- [EXERCISE REQUIREMENTS]:
Copy out each line of the entries where the word "oraz" is present.

Collected data
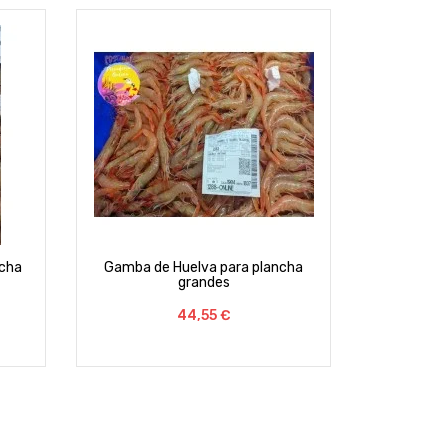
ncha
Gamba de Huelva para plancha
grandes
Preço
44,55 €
==
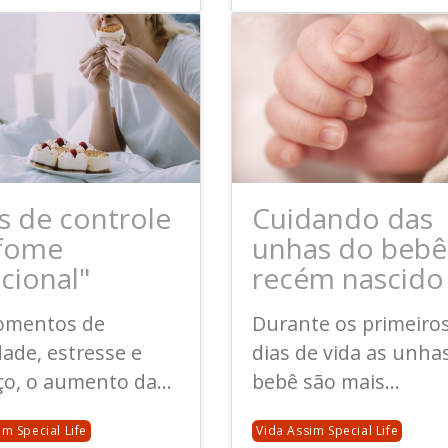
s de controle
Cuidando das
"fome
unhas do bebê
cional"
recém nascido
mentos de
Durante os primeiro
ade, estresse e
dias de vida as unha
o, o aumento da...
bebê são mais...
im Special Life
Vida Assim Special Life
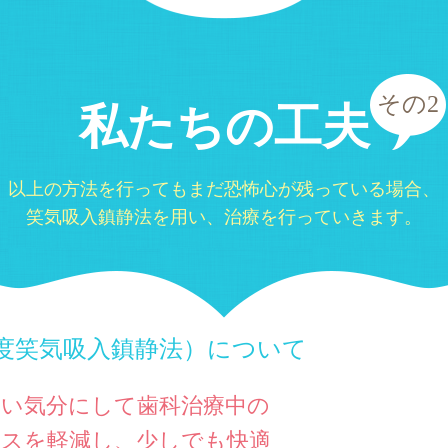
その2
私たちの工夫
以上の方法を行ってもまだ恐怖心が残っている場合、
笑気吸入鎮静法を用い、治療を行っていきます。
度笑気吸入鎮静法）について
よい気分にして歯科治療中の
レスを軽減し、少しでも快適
---
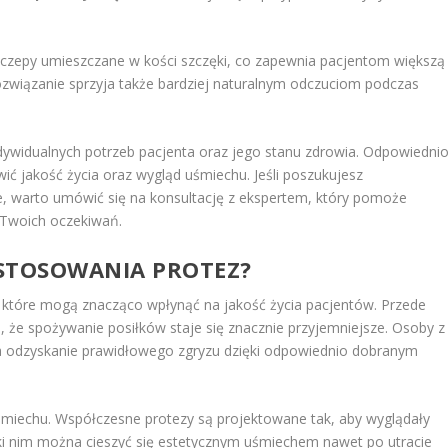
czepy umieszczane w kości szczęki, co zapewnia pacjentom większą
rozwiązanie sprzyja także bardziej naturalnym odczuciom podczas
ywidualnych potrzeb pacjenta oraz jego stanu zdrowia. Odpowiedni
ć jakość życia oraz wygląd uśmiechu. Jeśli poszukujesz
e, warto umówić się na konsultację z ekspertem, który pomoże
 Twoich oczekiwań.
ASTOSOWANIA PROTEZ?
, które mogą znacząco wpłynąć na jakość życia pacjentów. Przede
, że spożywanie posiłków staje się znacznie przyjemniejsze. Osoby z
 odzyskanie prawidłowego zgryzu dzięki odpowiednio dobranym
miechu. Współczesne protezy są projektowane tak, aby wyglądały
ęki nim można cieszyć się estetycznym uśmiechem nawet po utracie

- [SOLUTION TO THIS TASK]:
ywidualnych potrzeb pacjenta oraz jego stanu zdrowia. Odpowiedni
ć jakość życia oraz wygląd uśmiechu. Jeśli poszukujesz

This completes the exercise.